Kingston’s hospitality sector is currently suffering major labour shortages due to Covid-19, Brexit and working conditions within the industry.
New data released on Tuesday by the Office of National Statistics (ONS) indicates that there were 134,000 job vacancies in the accommodation and food services sector from July to September 2021. This is a 59 per cent increase compared to statistics from January to March 2020.
The ONS claimed that the labour shortage is due to staff finding alternative areas of employment before the sector reopened in April 2021.
Staff Supervisor at Thai restaurant Busaba Kingston Riverside Johnny Christopher said their business had experienced recruitment issues over the past few months. “A lot of our staff went back to their countries (following Brexit) and the pandemic on top of that was just killing us, ” he said.
The ONS has reported that 30 per cent of hospitality businesses found vacancies were more difficult to fill than normal. This compares with 13 per cent across all other industries.
The lack of employees has caused many restaurants to restrict booking capacity and forfeit profit. Christopher said: “We no longer take bookings, so we operate on a walk-in system as we have to control the capacity of the restaurant.”

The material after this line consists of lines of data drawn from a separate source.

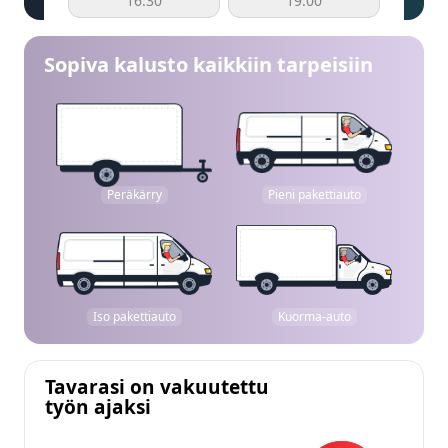
16:30
19:00
Sopiva kalusto kaikkiin tarpeisiin
Peräkärry
Pieni pakettiauto
Iso pakettiauto
Kuorma-auto
Tavarasi on vakuutettu
työn ajaksi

However, some in the sector believe the staff shortages are down to the conditions in the industry itself causing a lack of interest in the profession.
General Manager at Browns Kingston Jenti Nushi said: “Due to the pandemic, a lot of professionals got used to having a lot of time off, as hospitality involves a lot of unsociable hours.” Unsociable hours, minimum wage, zero-hour contracts and the lack of job security created by the pandemic have caused a downturn of interest in the industry.
Recently, Browns Kingston has been able to overcome its labour shortage. Mr Nushi explained: “After September, we have had a lot of students coming in to fill the vacancies.” However, he said he feared it was not a long-term solution to the staffing crisis.